Once the line with "#угроза взрыва" is reached, output it and every line after it, exactly, through the end of the records below. Pictures are skipped.

--- INPUT DATA Enclosed Below ---

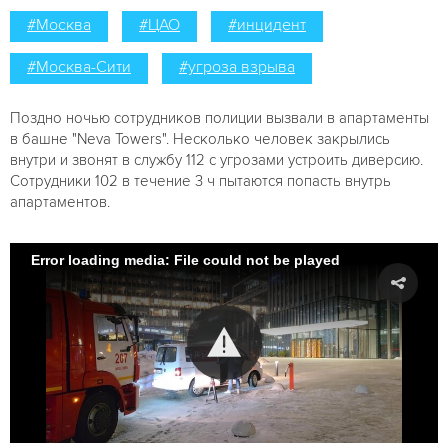
#Москва
#ЦАО
#инцидент
#Москва-Сити
#угроза взрыва
Поздно ночью сотрудников полиции вызвали в апартаменты
в башне "Neva Towers". Несколько человек закрылись
внутри и звонят в службу 112 с угрозами устроить диверсию.
Сотрудники 102 в течение 3 ч пытаются попасть внутрь
апартаментов.
Error loading media: File could not be played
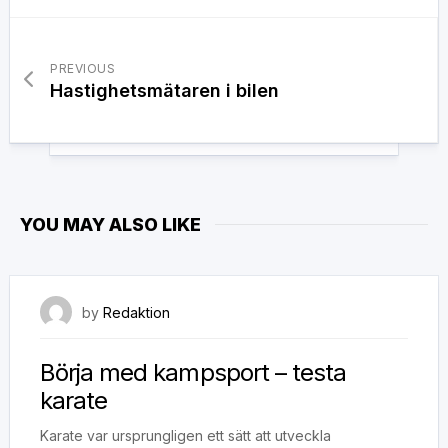
PREVIOUS
Hastighetsmätaren i bilen
YOU MAY ALSO LIKE
3 juni, 2020
by
Redaktion
Börja med kampsport – testa
karate
Karate var ursprungligen ett sätt att utveckla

--- End of Enclosed INPUT DATA ---

▶ FINISHED EXERCISE
#угроза взрыва
Поздно ночью сотрудников полиции вызвали в апартаменты
в башне "Neva Towers". Несколько человек закрылись
внутри и звонят в службу 112 с угрозами устроить диверсию.
Сотрудники 102 в течение 3 ч пытаются попасть внутрь
апартаментов.
Error loading media: File could not be played
PREVIOUS
Hastighetsmätaren i bilen
YOU MAY ALSO LIKE
3 juni, 2020
by
Redaktion
Börja med kampsport – testa
karate
Karate var ursprungligen ett sätt att utveckla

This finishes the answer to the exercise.